NOW Foods, which has developed its own adulteration screening method as well as a comprehensive vendor qualification program, helped write the SOP and includes language from it in its quality agreements with vendors. “So, we have that level of understanding and mutual agreement that we are going to destroy the material if it’s adulterated or contaminated because it should not re-enter the marketplace,” says Katarzyna Banaszewski, NOW Food’s senior director of quality.
Some people think it’s crazy to destroy materials that could potentially be usable, Banaszewski adds, and others simply don’t consider what happens to defective materials to be their problem. “They say, ‘I’m returning it to the vendor. I don’t care what they’re going to do with it.’ But the problem is much bigger than that. Because once we have a program in place to prevent those materials from re-entering the marketplace, it is going to eventually weed out the bad players. The more companies that practice this, the less of an occurrence this issue is going to have because no one is going to buy material that is already compromised.”
Magnifying the message
BAPP’s initiatives build consumer confidence and improve the overall quality of botanical supplements, significantly impacting the industry in all aspects of its work, Zangara says. “BAPP promotes credibility and integrity throughout the industry.”
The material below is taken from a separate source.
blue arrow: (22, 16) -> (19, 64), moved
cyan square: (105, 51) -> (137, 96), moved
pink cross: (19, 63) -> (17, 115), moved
Tom Dubinksi, vice president of quality systems for Arizona Nutritional Supplements, says the company’s involvement with BAPP has not only helped it better identify adulteration risks but also allowed it to forge stronger partnerships with customers “as we continue to show the transparency within our supply chain and commitment to using high-quality ingredients for our products.”
Gafner is grateful for the contributions industry leaders and scientists make to BAPP’s work, and his goal is to expand on these efforts to extend the organization’s influence as far and wide as possible. He posts BAPP articles and bulletins on ResearchGate, which is widely read in India, Indonesia and China, and speaks about BAPP’s work at conferences in Europe and the U.S. He also enlists scientists and industry leaders to write and review BAPP documents, ensuring they’re objective and independent.
Over the years, Euromed has contributed analytical and expert insights to BAPP’s body of work, with particular emphasis on saw palmetto, “where authenticity and purity are paramount,” Zangara says. In 2018 and 2019, Euromed collaborated with BAPP to co-host two European workshops on strategies to combat botanical ingredient adulteration, and it’s in the process of planning a follow-up symposium. “This partnership has enhanced our reputation as a trusted supplier,” Zangara adds.
Ultimately, Gafner says, it’s important for BAPP to reach as many wide and varied audiences as possible. “That’s one thing I talk about with Mark quite often: how we can educate other constituents—not just ABC members—because sometimes it feels like we’re just preaching to the choir.”